Ramazan Ayında Cerrahi Hastalarda Beslenme
Yazar Babek Tabandeh • Genel Cerrah • 10 Mayıs 2021 • Yorumlar:
Cerrahi girişimlerden sonra vücutta birçok değişiklik ortaya çıkmaktadır. Metabolizma ve sindirim sisteminde ortaya çıkan bu yeni düzen kısa ve uzun vadede farklı etkilere sahiptir. Çeşitli operasyonlardan sonra kısa ve uzun vadede dikkat edilmesi gereken bazı noktalar, yeni oluşan vücut düzeninin sağlıklı olmasını sağlayabilir.

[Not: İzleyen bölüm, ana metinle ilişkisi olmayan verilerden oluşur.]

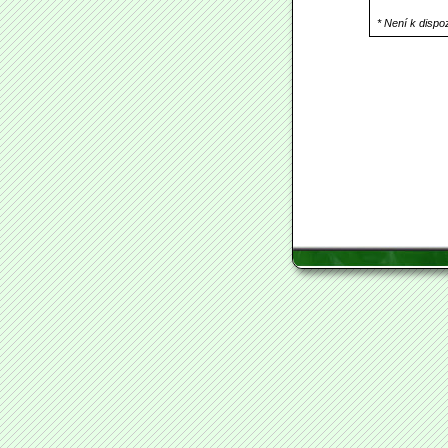
* Není k disp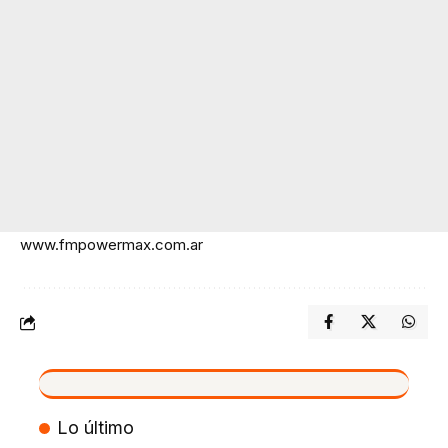
www.fmpowermax.com.ar
VIVO
Lo último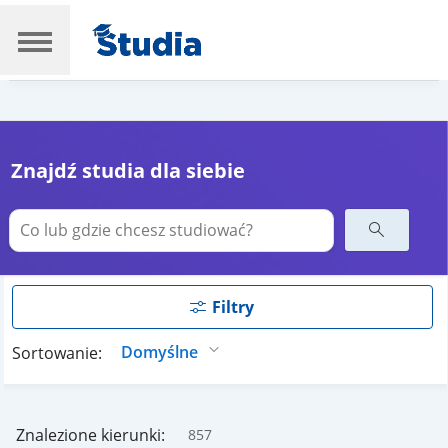
Znajdź studia dla siebie
Filtry
Sortowanie:
Znalezione kierunki:
857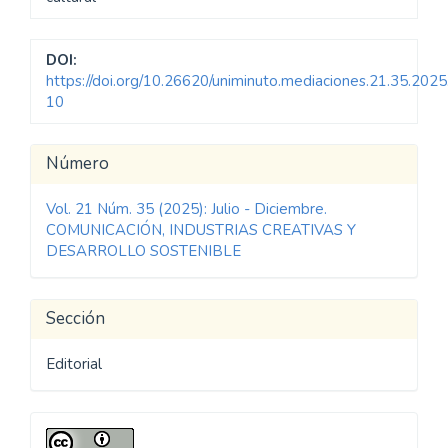
DOI:
https://doi.org/10.26620/uniminuto.mediaciones.21.35.2025
10
Detalles
Número
del
Vol. 21 Núm. 35 (2025): Julio - Diciembre.
artículo
COMUNICACIÓN, INDUSTRIAS CREATIVAS Y
DESARROLLO SOSTENIBLE
Sección
Editorial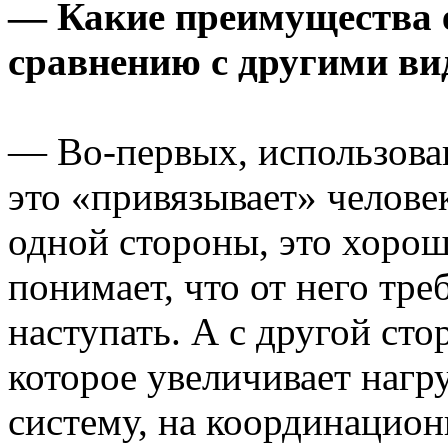
— Какие преимущества е
сравнению с другими ви
— Во-первых, использова
это «привязывает» челове
одной стороны, это хорош
понимает, что от него тре
наступать. А с другой сто
которое увеличивает нагр
систему, на координацион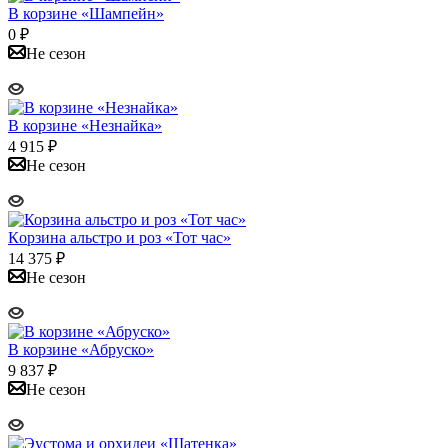
В корзине «Шампейн»
0
₽
Не сезон
В корзине «Незнайка»
4 915
₽
Не сезон
Корзина альстро и роз «Тот час»
14 375
₽
Не сезон
В корзине «Абруско»
9 837
₽
Не сезон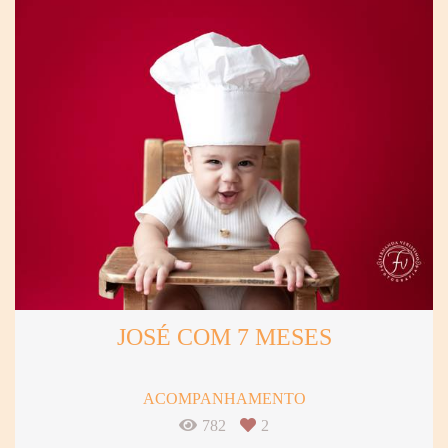
JOSÉ COM 7 MESES
ACOMPANHAMENTO
782
2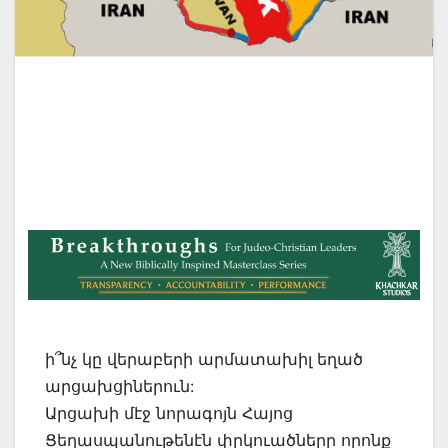
ի՞նչ կը վերաբերի արմատախիլ եղած
արցախցիներուն:
Արցախի մէջ նորագոյն Հայոց
Ցեղասպանութենէն փրկուածները որոնք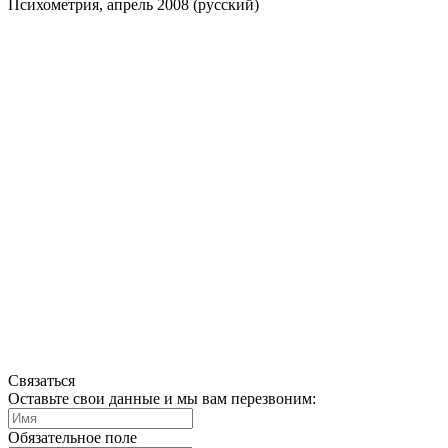
Психометрия, апрель 2008 (русский)
Связаться
Оставьте свои данные и мы вам перезвоним:
Обязательное поле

Genel cerrahi alanına giren ve sindirim sistemi ile ilişkisi olmayan fıtık, tiroit bezi ve meme gibi operasyonlardan sonra yorgunluk, kansızlık, vücut direncinin düşmesi gibi erken dönemde iyi dinlenme ve beslenmeyi gerektiren durumlar söz konusudur ancak böylesi operasyonlardan yaklaşık 3-4 hafta sonra metabolizma normale yakın bir seviyeye döndüğünden bu hastalar operasyon öncesi dönemin beslenme düzenine ve dolayısıyla normal oruç tutma düzenine kısa bir sürede dönebilirler.
Sindirim sistemini ilgilendiren operasyonlardan sonra ise durum çok farklıdır. Cerrahinin alanı ve oluşturulan değişikliklere bağlı uzun süreli ve hatta kalıcı yeni düzenler hastanın beslenmesini kalıcı olarak değiştirebilmekte ve açlığa karşı direncini azaltabilmektedir.
Yemek borusu, mide ve oniki parmak barsağı operasyonlarından sonra uzun süreli açlıklar kadar bir defada çok gıda tüketmek de zararlı olabilir. Özellikle midenin tamamının alınmadığı ve hepsi ya da bir kısmının geride kaldığı cerrahilerden sonra uzun süreli açlıklar sıklıkla ülserlerin (yaraların) oluşmasına ve hatta kanama veya delinme gibi hayati tehlike yaratan yan etkilerin ortaya çıkmasına neden olabilir. Yine de bu tip operasyonlardan yaklaşık 1 yıl sonra üst sindirim sistemi oturmuş bir dengeye ulaştığından oruç tutmak mümkün olabilir. Doktorun önerisiyle asit salgısını kontrol eden ilaçlar, sahur ve iftarda dengeli ve özellikle yenilen gıdanın miktarı olarak aşırı olmayan beslenme tarzı hastalara bu hususta yardımcı olabilir.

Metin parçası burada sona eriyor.